“Your father would love this,” my mother remarked as she nodded to the craziness occurring in the dining room. I nodded in agreement. We were cleaning dishes and listening to my oldest son, youngest daughter and her best friend abuse each other. It was a perfect night. Cold, windy and snow-covered outside; music playing, wood-stove burning hot and laughter galore inside. The house smelled great and our bellies were full. My Taco Tuesday feast (a day late) of Tacos, Quesadillas, homemade Spanish Rice, and Guacamole was a hit.
Mom was right, Dad would have enjoyed seeing this. He worked his whole life to build a home like this to retire in, entertain his friends and spoil his 6 Grandchildren. It is a true goddamn shame that he would not see this come true. We didn’t get together nearly as often as he, and I, would have liked. Shit happens and time flies. My situation did not allow me to come up. A difficult work schedule, a young family and a wife who resisted coming up (too buggy, too far, too much time in the car, I can’t sleep up there, and I’m too much of a rigid bitch to give you what you want) caused time to slip away far too fast.
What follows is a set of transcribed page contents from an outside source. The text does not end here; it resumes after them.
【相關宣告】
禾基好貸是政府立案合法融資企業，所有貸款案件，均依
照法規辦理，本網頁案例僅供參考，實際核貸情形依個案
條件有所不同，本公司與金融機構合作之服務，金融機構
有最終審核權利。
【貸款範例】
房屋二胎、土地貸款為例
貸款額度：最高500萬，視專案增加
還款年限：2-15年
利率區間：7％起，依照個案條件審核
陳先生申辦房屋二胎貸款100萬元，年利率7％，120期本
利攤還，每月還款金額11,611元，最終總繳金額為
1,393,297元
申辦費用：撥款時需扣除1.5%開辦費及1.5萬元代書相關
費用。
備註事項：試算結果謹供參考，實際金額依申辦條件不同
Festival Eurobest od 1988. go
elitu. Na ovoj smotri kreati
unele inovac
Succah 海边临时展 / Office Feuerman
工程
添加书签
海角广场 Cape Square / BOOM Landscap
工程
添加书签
By the time our schedules freed up a little, Dad was sick and visits became difficult. By difficult, I mean it was hard to watch. I barely held it together, but the children had a visibly hard time with it. The once virile, humorous and incredibly active man was transforming into a shell of his former self. It was not unlike seeing the air escape a balloon in slow motion. It became increasingly difficult for him to go out of the house, he had a hard time getting in and out of cars, and once he couldn’t drive, any optimism he had was out the window.
The good and bad memories of my father surround me. His influence is everywhere. Pictures on the mantle, the flag handed to me at his funeral by a grateful nation, the hand made furniture are good ones. The safety rails in the bathroom and the disassembled handicap ramp in the back yard are not. I remember once, when he had a caretaker at the house, I walked by the bathroom and Dad was on the toilet. He needed to be wiped. I asked him if he wanted my help even as I realized that I had never thought of wiping my father’s ass for him. I also never envisioned a day he would need me to. Dad couldn’t talk but he mouthed the name “Arthur” (the caretaker) and I went to get him. I knew then that the last thing Dad wanted was for me to wipe him, he was embarrassed that I saw him like that. That was a tough day.
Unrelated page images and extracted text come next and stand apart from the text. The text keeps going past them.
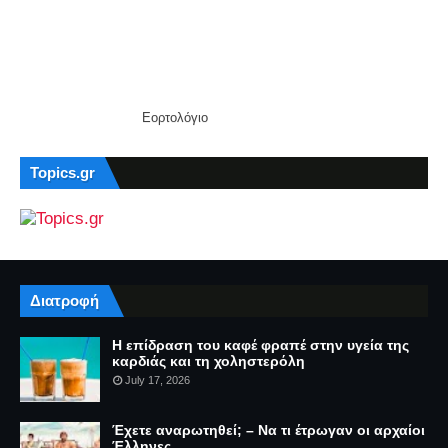
Εορτολόγιο
Topics.gr
Διατροφή
Η επίδραση του καφέ φραπέ στην υγεία της
καρδιάς και τη χοληστερόλη
July 17, 2026
Έχετε αναρωτηθεί; – Να τι έτρωγαν οι αρχαίοι
Έλληνες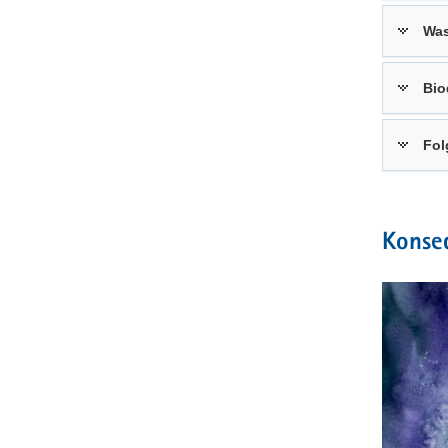
Wa
Bio
Fol
Konse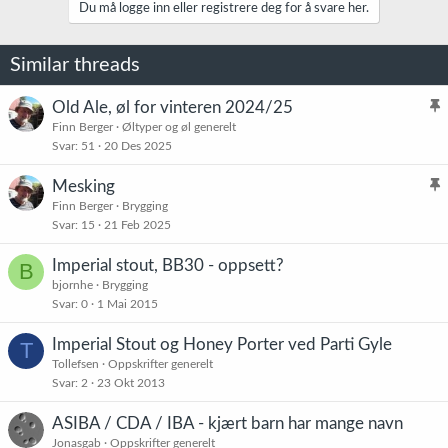
Du må logge inn eller registrere deg for å svare her.
Similar threads
Old Ale, øl for vinteren 2024/25
l
Finn Berger
Øltyper og øl generelt
Svar
51
20 Des 2025
i
s
Mesking
t
l
Finn Berger
Brygging
r
Svar
15
21 Feb 2025
i
e
s
t
Imperial stout, BB30 - oppsett?
B
t
bjornhe
Brygging
r
Svar
0
1 Mai 2015
e
t
Imperial Stout og Honey Porter ved Parti Gyle
T
Tollefsen
Oppskrifter generelt
Svar
2
23 Okt 2013
ASIBA / CDA / IBA - kjært barn har mange navn
Jonasgab
Oppskrifter generelt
Still, I remember the few times that we did get together as a family. Fond memories of him manning the grill, making a campfire, toasting marshmallows, playing with the grandkids, having dinner and playing phase 10 after, these are all great memories.
Yes, he would have loved to be here tonight. I would love for him to be here as well. He really left us too soon. I really want to believe that he is here, somewhere in this house, enjoying the laughter and keeping a careful eye on us.